» **Exercise requirements**: Read the material below. Count the lines containing "najlepsametraza" and give that count alone.

» **Records to process**:
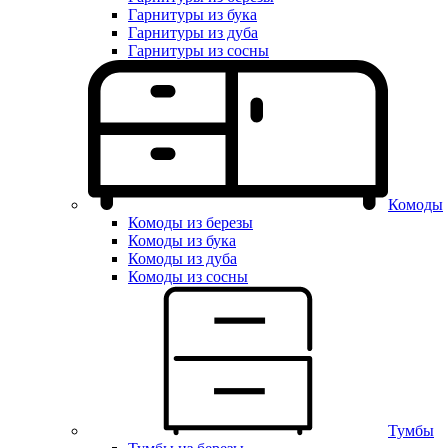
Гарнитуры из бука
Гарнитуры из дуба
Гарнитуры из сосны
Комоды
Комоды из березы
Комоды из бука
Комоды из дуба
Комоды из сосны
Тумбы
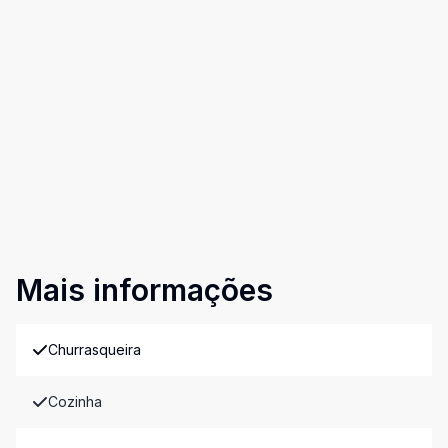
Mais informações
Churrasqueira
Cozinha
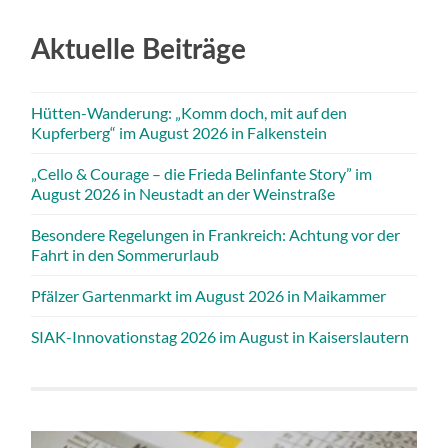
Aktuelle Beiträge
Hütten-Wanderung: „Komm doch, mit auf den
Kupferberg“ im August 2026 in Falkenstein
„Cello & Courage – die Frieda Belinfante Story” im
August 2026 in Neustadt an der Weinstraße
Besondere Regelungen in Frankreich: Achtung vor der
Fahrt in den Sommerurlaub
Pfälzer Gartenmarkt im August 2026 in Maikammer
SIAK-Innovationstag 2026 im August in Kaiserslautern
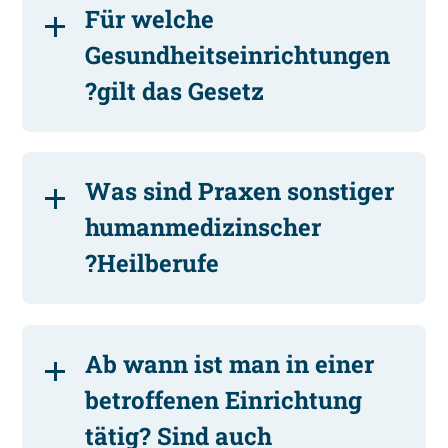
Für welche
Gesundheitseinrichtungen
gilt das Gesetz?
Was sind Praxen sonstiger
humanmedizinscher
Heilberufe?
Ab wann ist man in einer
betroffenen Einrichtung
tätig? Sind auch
---
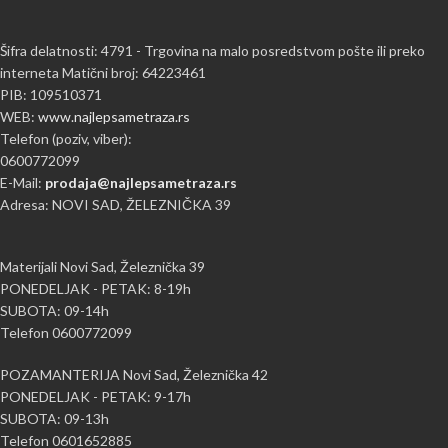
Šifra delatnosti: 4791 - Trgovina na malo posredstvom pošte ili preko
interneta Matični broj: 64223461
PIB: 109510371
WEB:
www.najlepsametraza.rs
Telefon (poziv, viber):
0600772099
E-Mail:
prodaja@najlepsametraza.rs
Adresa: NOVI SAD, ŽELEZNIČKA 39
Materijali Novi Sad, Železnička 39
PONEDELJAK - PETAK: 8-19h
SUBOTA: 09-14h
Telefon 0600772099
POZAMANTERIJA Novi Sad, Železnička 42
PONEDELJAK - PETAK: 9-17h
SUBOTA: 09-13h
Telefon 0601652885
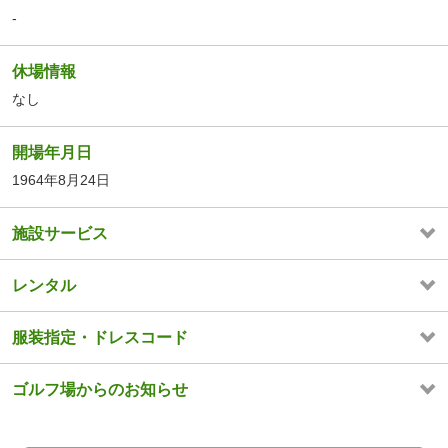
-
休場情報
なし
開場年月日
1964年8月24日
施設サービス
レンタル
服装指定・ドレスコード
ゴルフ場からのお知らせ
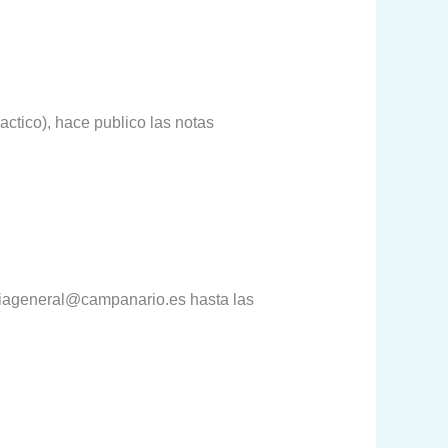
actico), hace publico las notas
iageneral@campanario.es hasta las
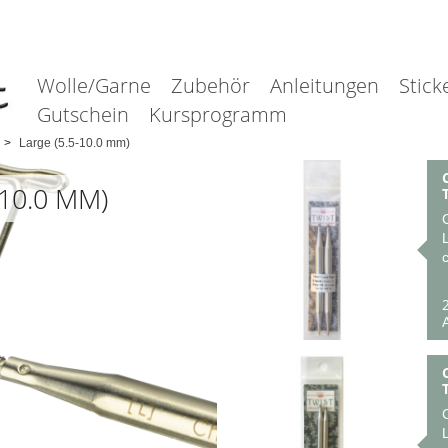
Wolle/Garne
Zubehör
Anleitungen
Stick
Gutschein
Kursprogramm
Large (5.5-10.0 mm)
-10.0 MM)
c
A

» **Answer to this problem**: 2